I have a theory. I’m still working it out, but here goes. It’s actually two related theories or perhaps simply flip-sides of the same notion. The first is that while the human mind can become enthralled with things that are large and/or vast, it often quickly short-circuits. Think of the Grand Canyon. Okay, now what?… Or consider dinosaurs and that rogue meteor that felled them. Coolio. And then?… Maybe consider the darkest depths of the Mariana Trench. Really fucking dark and many translucent creatures that don’t understand you. Or the wide stretch of the Milky Way galaxy. Got it??… As Douglas Adams put it, “Space is big!” Maybe it’s the lack of opportunity to meet other people that so alienates (the same goes for social media!). Next, try pondering the full expanse of all recorded and unrecorded time since the universe began. Jesus H Fuck! Where does it end…???
I think that for most of us, our initial fascination gets overwhelmed by a lack of detail and granularity. Unless you’re a science fiction writer, how long can you ponder the notion of distant Europa, the fourth largest moon of Jupiter? Too much to get my head around. They had to invent the concept of “hyperspace” as a mental short-cut in that genre. Contemplating a black hole might be a terrific insomnia remedy, come to think of it.

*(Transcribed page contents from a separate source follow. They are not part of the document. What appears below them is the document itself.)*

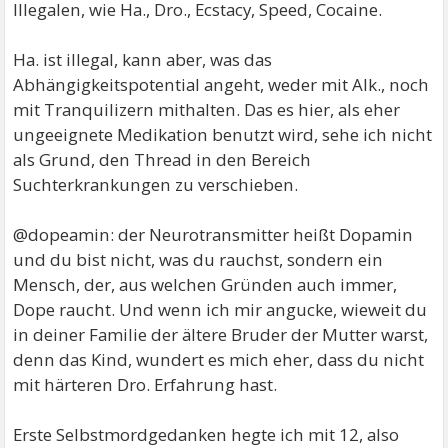
Illegalen, wie Ha., Dro., Ecstacy, Speed, Cocaine.
Ha. ist illegal, kann aber, was das
Abhängigkeitspotential angeht, weder mit Alk., noch
mit Tranquilizern mithalten. Das es hier, als eher
ungeeignete Medikation benutzt wird, sehe ich nicht
als Grund, den Thread in den Bereich
Suchterkrankungen zu verschieben.
@dopeamin: der Neurotransmitter heißt Dopamin
und du bist nicht, was du rauchst, sondern ein
Mensch, der, aus welchen Gründen auch immer,
Dope raucht. Und wenn ich mir angucke, wieweit du
in deiner Familie der ältere Bruder der Mutter warst,
denn das Kind, wundert es mich eher, dass du nicht
mit härteren Dro. Erfahrung hast.
Erste Selbstmordgedanken hegte ich mit 12, also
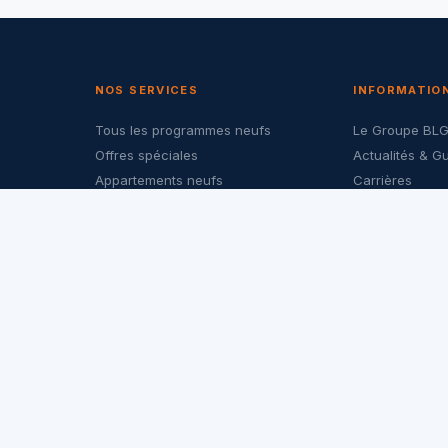
NOS SERVICES
INFORMATIO
Tous les programmes neufs
Le Groupe BL
Offres spéciales
Actualités & G
Appartements neufs
Carrières
Maisons neuves
Nous contacte
Investir dans le neuf
Politique de co
LMNP & PTZ
Mentions légal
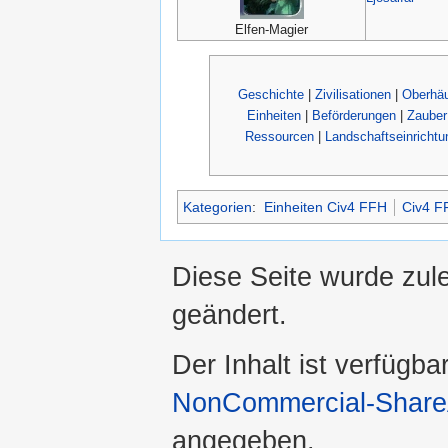
Elfen-Magier
Geschichte
|
Zivilisationen
|
Oberhäu
Einheiten
|
Beförderungen
|
Zauber
Ressourcen
|
Landschaftseinrichtu
Kategorien
:
Einheiten Civ4 FFH
Civ4 F
Diese Seite wurde zul
geändert.
Der Inhalt ist verfügba
NonCommercial-ShareA
angegeben.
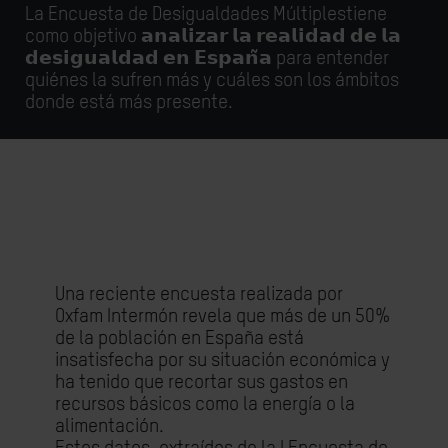
La Encuesta de Desigualdades Múltiplestiene
como objetivo 𝗮𝗻𝗮𝗹𝗶𝘇𝗮𝗿 𝗹𝗮 𝗿𝗲𝗮𝗹𝗶𝗱𝗮𝗱 𝗱𝗲 𝗹𝗮
𝗱𝗲𝘀𝗶𝗴𝘂𝗮𝗹𝗱𝗮𝗱 𝗲𝗻 𝗘𝘀𝗽𝗮𝗻̃𝗮 para entender
quiénes la sufren más y cuáles son los ámbitos
donde está más presente.
Una reciente encuesta realizada por
Oxfam Intermón revela que más de un 50%
de la población en España está
insatisfecha por su situación económica y
ha tenido que recortar sus gastos en
recursos básicos como la energía o la
alimentación.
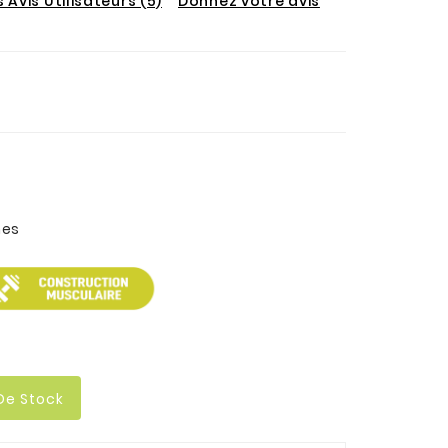
s Avis Utilisateurs (5)
Donnez votre avis
nes
De Stock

The point being that even killer shit like dinosaurs are fleeting in our imagination, unless you make them more tangible. Cinema does this trick, as in “Jurassic Park,” by integrating them anachronistically into the human world. Stanley Kubrick reduced infinite space by spending much of “2001” on the ship where it was man-vs-computer (A.I.!!), first at chess and then in a fight to the death (HAL’s run ended with him pushing out “Daisy”!). One might do better if things were scaled down to the size of children’s toys — placing them in arm’s reach, allowing us to mix the dinosaur and the space ship and and the GI Joe and the Batmobile. Now you’ve got the makings of a pretty damn good STORY…

On the other hand, things rendered small and with fine detail seem to have an inordinate power over the human imagination. Questions come quickly and possibilities pour forth like a gushing pub tap carrying fanciful storylines right along with them. For example, I felt a bigger jolt from “Fantastic Voyage” than with “Interstellar.” And I would venture that Gulliver found the world of Lilliputians more intriguing by multiples than the other way round. This is also true for model train sets with their hyper-realistic signage and little carved people who wave hello and goodbye at regular intervals. These tableaus have a mystical quality that have enraptured many, including the brilliantly uncanny lyricist Neil Young, who saw Lionel trains as a way to communicate with his two severely disabled sons. The short and repeating train ride is warmly evocative in ways that depictions of space travel struggle to match. William Shatner reported back after his 11-minute space flight, saying that it filled him with an overwhelming sense of grief. Philosophers call this the “overview effect” (an existential crisis about our transience and cosmic insignificance secondary to celestial “shock and awe”), and maybe we get the opposite feeling when we scale it all down.
The Miniature Rooms at the Art Institute of Chicago (AIC) invite another mind journey, racing back in time and delving into the nooks and crannies of our own inventiveness. Spread across centuries of styles and countries, they evoke notions about each specific place and era, but also of the people who may have lived there and what their stories might have been. Simply put, we have questions. So, so many questions. Very detailed and site specific ones that lend themselves to story, biography, and to a shared history. I think that as humans we like to think that we think really BIG, when in fact we are much more comfortable playing small-ball. Ground level stuff. Visible and palpable (that is, not neutrino-small). As Guy Clark would say, “The stuff that works. The stuff that holds up.” Specificity and story: two of the primary nucleotide building blocks in our creative human DNA.


I’ll end it with a few good words to live by, as an exuberant Steve Martin suggested back in the day, “Let’s get SMALL!”